═══ DATA SECTION ═══

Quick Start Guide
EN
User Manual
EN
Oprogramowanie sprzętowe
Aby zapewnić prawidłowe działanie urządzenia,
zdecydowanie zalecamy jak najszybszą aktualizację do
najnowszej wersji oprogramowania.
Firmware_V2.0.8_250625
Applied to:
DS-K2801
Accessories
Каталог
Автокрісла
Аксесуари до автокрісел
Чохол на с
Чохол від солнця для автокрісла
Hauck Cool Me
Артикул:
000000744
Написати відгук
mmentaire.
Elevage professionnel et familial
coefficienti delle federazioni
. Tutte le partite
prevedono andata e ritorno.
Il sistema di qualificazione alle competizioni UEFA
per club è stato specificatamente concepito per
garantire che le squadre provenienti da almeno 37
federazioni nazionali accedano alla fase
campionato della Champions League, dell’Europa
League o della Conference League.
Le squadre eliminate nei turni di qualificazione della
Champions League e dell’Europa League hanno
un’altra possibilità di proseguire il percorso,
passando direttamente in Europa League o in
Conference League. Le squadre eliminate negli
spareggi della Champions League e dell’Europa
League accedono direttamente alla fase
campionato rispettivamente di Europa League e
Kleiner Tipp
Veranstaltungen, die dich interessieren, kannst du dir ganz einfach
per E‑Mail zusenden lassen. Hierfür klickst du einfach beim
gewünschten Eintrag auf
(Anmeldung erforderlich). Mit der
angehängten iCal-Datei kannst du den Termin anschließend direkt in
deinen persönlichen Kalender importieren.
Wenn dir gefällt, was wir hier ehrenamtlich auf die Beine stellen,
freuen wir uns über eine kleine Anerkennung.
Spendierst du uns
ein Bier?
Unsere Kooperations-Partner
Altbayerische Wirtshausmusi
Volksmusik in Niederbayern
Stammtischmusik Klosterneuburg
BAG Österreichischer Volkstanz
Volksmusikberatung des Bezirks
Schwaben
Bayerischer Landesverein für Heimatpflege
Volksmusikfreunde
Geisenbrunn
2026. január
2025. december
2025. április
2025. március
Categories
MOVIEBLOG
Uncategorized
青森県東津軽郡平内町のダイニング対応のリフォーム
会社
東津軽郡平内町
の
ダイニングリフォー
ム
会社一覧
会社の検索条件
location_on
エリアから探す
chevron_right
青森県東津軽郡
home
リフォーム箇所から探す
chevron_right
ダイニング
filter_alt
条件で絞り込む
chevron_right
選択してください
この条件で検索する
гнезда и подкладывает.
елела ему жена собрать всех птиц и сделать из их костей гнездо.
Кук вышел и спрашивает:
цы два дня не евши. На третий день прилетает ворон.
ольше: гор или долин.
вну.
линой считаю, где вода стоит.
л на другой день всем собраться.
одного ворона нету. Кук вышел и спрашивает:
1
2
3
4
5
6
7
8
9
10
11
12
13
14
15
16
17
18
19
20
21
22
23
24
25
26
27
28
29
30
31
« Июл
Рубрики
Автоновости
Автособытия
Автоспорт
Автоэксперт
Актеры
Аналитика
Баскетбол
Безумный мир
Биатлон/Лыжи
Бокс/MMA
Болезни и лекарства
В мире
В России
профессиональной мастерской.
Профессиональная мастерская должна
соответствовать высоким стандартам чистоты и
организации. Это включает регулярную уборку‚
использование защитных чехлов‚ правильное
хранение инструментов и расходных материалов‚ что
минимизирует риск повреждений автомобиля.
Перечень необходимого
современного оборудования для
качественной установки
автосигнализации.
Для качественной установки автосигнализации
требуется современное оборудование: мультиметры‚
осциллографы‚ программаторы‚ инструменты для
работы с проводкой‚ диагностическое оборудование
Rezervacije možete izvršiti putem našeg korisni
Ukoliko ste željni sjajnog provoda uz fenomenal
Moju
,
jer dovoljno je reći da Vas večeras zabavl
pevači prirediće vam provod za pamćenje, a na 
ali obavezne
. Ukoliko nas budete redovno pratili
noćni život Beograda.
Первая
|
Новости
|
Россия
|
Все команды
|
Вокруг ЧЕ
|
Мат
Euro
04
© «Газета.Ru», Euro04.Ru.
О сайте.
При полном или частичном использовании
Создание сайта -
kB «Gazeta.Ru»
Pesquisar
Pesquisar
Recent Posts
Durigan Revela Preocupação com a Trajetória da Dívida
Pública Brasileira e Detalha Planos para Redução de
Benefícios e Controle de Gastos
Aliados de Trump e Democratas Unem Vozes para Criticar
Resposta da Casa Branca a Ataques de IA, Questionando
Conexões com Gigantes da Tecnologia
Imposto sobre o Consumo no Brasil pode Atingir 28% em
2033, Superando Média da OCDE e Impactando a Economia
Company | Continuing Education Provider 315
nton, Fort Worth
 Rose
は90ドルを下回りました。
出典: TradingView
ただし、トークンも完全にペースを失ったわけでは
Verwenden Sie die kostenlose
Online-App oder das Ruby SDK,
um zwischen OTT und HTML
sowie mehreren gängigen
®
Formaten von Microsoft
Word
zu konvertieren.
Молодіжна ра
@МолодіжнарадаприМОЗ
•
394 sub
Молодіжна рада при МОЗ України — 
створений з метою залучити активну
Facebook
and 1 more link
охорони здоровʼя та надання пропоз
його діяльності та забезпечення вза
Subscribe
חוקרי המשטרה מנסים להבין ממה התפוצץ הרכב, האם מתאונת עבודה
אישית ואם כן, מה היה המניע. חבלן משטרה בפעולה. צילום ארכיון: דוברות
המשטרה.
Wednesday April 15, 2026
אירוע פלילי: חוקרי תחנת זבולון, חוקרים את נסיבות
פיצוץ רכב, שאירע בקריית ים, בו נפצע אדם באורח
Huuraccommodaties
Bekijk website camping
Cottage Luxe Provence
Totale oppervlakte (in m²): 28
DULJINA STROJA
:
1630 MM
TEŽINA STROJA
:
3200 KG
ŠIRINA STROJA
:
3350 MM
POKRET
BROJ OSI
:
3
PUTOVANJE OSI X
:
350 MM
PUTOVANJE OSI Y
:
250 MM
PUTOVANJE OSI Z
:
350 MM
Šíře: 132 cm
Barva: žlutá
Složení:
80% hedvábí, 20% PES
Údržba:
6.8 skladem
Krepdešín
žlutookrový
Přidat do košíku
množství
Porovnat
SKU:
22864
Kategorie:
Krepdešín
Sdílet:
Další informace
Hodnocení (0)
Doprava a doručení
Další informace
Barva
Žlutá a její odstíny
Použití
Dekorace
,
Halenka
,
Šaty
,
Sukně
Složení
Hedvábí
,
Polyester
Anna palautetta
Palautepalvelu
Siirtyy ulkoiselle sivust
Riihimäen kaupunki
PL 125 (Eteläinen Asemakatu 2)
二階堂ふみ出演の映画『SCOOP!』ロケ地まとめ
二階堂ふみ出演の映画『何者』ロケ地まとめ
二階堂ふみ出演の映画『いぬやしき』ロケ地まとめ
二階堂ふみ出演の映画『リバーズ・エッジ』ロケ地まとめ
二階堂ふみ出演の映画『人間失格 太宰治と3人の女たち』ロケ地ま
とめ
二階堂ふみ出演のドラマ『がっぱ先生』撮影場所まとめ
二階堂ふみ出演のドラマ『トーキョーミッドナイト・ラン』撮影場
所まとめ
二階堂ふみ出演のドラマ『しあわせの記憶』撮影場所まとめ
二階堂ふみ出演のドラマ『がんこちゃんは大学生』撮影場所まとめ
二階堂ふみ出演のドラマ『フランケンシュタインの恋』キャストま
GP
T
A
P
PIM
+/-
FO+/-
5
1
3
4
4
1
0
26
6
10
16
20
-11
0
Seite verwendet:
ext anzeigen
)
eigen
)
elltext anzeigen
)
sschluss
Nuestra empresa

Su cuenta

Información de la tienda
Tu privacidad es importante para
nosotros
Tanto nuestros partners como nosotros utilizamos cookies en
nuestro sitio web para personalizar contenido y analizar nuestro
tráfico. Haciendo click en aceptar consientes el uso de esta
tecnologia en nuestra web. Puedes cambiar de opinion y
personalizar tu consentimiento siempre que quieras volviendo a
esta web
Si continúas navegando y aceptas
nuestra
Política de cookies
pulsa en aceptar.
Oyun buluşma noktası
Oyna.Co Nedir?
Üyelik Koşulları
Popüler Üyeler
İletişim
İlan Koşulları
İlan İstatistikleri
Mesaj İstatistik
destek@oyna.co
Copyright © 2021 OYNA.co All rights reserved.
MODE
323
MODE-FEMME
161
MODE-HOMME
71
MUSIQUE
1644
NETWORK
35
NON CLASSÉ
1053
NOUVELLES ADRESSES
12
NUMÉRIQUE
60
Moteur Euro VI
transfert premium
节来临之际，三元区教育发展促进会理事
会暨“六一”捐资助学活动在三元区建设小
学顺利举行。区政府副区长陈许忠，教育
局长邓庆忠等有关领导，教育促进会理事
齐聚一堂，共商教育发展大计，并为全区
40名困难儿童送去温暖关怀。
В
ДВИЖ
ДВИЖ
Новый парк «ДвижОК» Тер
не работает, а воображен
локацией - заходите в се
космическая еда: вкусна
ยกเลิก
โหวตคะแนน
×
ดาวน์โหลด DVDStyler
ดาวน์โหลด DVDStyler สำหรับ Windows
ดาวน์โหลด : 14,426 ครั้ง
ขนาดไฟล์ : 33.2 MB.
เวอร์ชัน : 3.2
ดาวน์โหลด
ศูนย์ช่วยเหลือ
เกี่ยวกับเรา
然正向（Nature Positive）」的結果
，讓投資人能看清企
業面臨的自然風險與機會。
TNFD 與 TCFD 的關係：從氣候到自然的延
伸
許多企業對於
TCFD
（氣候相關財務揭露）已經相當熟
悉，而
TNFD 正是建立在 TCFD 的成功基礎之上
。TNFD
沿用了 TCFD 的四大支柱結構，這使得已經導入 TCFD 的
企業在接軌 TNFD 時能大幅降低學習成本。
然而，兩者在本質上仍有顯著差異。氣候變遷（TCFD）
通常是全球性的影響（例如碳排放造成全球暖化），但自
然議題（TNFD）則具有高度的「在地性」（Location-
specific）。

═══

*TASK TO COMPLETE*:
Filter the records above down to the lines containing "eliminate".

*RESULT OF THE TASK*:
Le squadre eliminate nei turni di qualificazione della
Conference League. Le squadre eliminate negli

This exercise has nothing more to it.